The point \(O\) is randomly chosen on piece of square paper. Then the square is folded in such a way that each vertex is overlaid on the point \(O\). The figure shows one of the possible folding schemes. Find the mathematical expectation of the number of sides of the polygon that appears.
The bus has \(n\) seats, and all of the tickets are sold to \(n\) passengers. The first to enter the bus is the Scattered Scientist and, without looking at his ticket, takes a random available seat. Following this, the passengers enter one by one. If the new passenger sees that his place is free, he takes his place. If the place is occupied, then the person who gets on the bus takes the first available seat. Find the probability that the passenger who got on the bus last will take his seat according to his ticket?
A fair dice is thrown many times. It is known that at some point the total amount of points became equal to exactly 2010.
Find the mathematical expectation of the number of throws made to this point.

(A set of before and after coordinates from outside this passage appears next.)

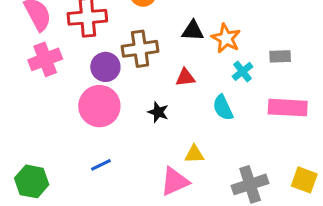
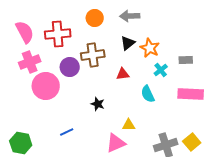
black triangle: (193, 31) -> (128, 43), turned -42
pink circle: (99, 106) -> (46, 86), moved
black star: (158, 112) -> (98, 104), moved
yellow square: (304, 180) -> (192, 142), moved, turned 30

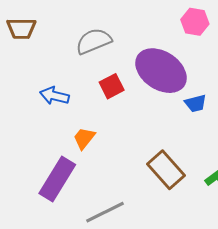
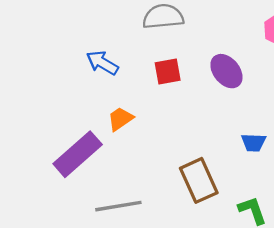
purple ellipse: (161, 71) -> (226, 71), size x0.6
blue trapezoid: (196, 103) -> (254, 143), moved

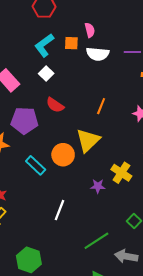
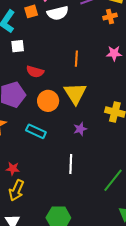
white square: (46, 74) -> (18, 46), turned -32
orange circle: (63, 155) -> (48, 101), moved
purple star: (98, 186) -> (80, 129), moved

In a numerical set there is 100 numbers. If you remove one number, the median of the remaining numbers will be 78. If you remove a different number, the median of the remaining numbers is 66. Find the median of the entire set.

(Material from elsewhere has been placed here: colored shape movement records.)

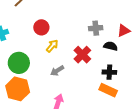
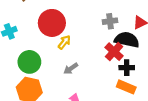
red circle: (41, 27) -> (52, 23), size x1.6
black semicircle: (111, 46) -> (127, 40), size x1.6
red cross: (82, 55) -> (114, 52), moved

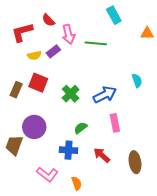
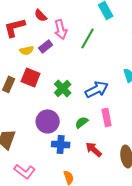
green line: (96, 43) -> (88, 38), turned -65
purple circle: (34, 127) -> (48, 121), moved
green semicircle: (81, 128) -> (82, 122), moved
pink L-shape: (47, 174) -> (25, 171), moved

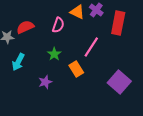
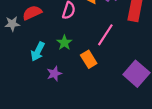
cyan arrow: (18, 62) -> (38, 51), moved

In the city where the Scattered Scientist lives, telephone numbers consist of 7 digits. The scientist easily remembers a phone number, if this number is a palindrome, that is, it is identical when read from left to right and from right to left. For example, the number 4435344 the scientist remembers easily, because this number is a palindrome. And the number 3723627 is not a palindrome, so the scientist does not remember this number easily. Find the probability that the scientist will remember the phone number of a new random acquaintance easily.
Ben is going to bend a square sheet of paper \(ABCD\). Ben calls the fold beautiful, if the side \(AB\) crosses the side \(CD\) and the four resulting rectangular triangles are equal. Before that, Jack selects a random point on the sheet \(F\). Find the probability that Ben will be able to make a beautiful fold through the point \(F\).
40% of adherents of some political party are women. 70% of the adherents of this party are townspeople. At the same time, 60% of the townspeople who support the party are men. Are the events “the adherent of the party is a townsperson” and “the adherent of party is a woman” independent?
The Scattered Scientist constructed a device consisting of a sensor and a transmitter. The average life expectancy of the sensor part is 3 years, the average lifetime of the transmitter is 5 years. Knowing the distribution of the lifetime of the sensor and the transmitter, the Scattered Scientist calculated that the average lifetime of the entire device is 3 years 8 months. Was the Scattered Scientist wrong in his calculations?
A fly crawls along a grid from the origin. The fly moves only along the lines of the integer grid to the right or upwards (monotonic wandering). In each node of the net, the fly randomly selects the direction of further movement: upwards or to the right. Find the probability that at some point:
a) the fly will be at the point \((8, 10)\);
b) the fly will be at the point \((8, 10)\), along the line passing along the segment connecting the points \((5, 6)\) and \((6, 6)\);
c) the fly will be at the point \((8, 10)\), passing inside a circle of radius 3 with center at point \((4, 5)\).
In a numerical set of \(n\) numbers, one of the numbers is 0 and another is 1.
a) What is the smallest possible variance of such a set of numbers?
b) What should be the set of numbers for this?